I'm having trouble determining the convergence of the series: $$ \sum_{k=1}^{\infty}\sqrt k - 2\sqrt {k + 1} + \sqrt {k + 2} $$
I am thinking it doesn't converge and since neither the root test or $$|\frac{a_{k+1}}{a_{k}}|$$ seemed to work for me I would have to use a comparing test
Keep in mind I am not allowed to actually calculate what it converges to.
On
$$\sqrt{k} - 2 \sqrt{k + 1} + \sqrt{k + 2} = \color{red}{\sqrt{k + 2} - \sqrt{k + 1}} - \big(\color{blue}{\sqrt{k + 1} - \sqrt{k}}\big)$$
By Telescoping sum we get,
$$ \sum^n_{k=1}\sqrt{k} - 2 \sqrt{k + 1} + \sqrt{k + 2}= =\sqrt{n + 2}-\sqrt{2} -(\sqrt{n+1} -1) =\\=\frac{1}{\sqrt{n + 2}+\sqrt{n + 1 }}+1-\sqrt{ 2}$$
$$ \sum^{\infty}_{k=1}\sqrt{k} - 2 \sqrt{k + 1} + \sqrt{k + 2} =\lim_{n\to\infty}\frac{1}{\sqrt{n + 2}+\sqrt{n + 1 }}+1-\sqrt{ 2}= \color{blue}{1-\sqrt{ 2}}$$
On
For real $0 < x < 1,$ you can check, by squaring, that $$ 1 + \frac{x}{2} - \frac{x^2}{8} < \sqrt{1+x} < 1 + \frac{x}{2} - \frac{x^2}{8} + \frac{x^3}{16} $$ You can get the same information from the first few terms of the Taylor series, with explicit remainder.

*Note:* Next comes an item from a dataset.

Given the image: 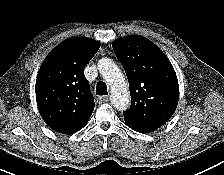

Using $x = 1/k$ and $x = 2/k$ gives $$ \sqrt k \left( - \frac{1}{4 k^2} \right) < \sqrt k - 2 \sqrt {k+1} + \sqrt {k+2} < \sqrt k \left( - \frac{1}{4 k^2} + \frac{3}{8 k^3} \right), $$ $$ - \frac{1}{4 k^{3/2}} < \sqrt k - 2 \sqrt {k+1} + \sqrt {k+2} < - \frac{1}{4 k^{3/2}} + \frac{3}{8 k^{5/2}} \; \; . $$ When $k \geq 2,$ we get $$ - \frac{1}{4 k^{3/2}} < \sqrt k - 2 \sqrt {k+1} + \sqrt {k+2} < 0 \; \; . $$
Here's an outline of a solution:
Notice that
$$\sqrt{k} - 2 \sqrt{k + 1} + \sqrt{k + 2} = \sqrt{k + 2} - \sqrt{k + 1} - \big(\sqrt{k + 1} - \sqrt{k}\big)$$
is the difference between the right- and left- hand estimates for the derivative of $\sqrt{x}$ at $k + 1$. This has a lot in common with the second derivative of $\sqrt{x}$, which is of the order $x^{-3/2}$. Hence, you may find it very useful to compare your series with
$$\sum_{k = 1}^{\infty} \frac{1}{k^{3/2}}$$
which is easily seen to converge.
Alternatively, as pointed out in comments, the series telescopes.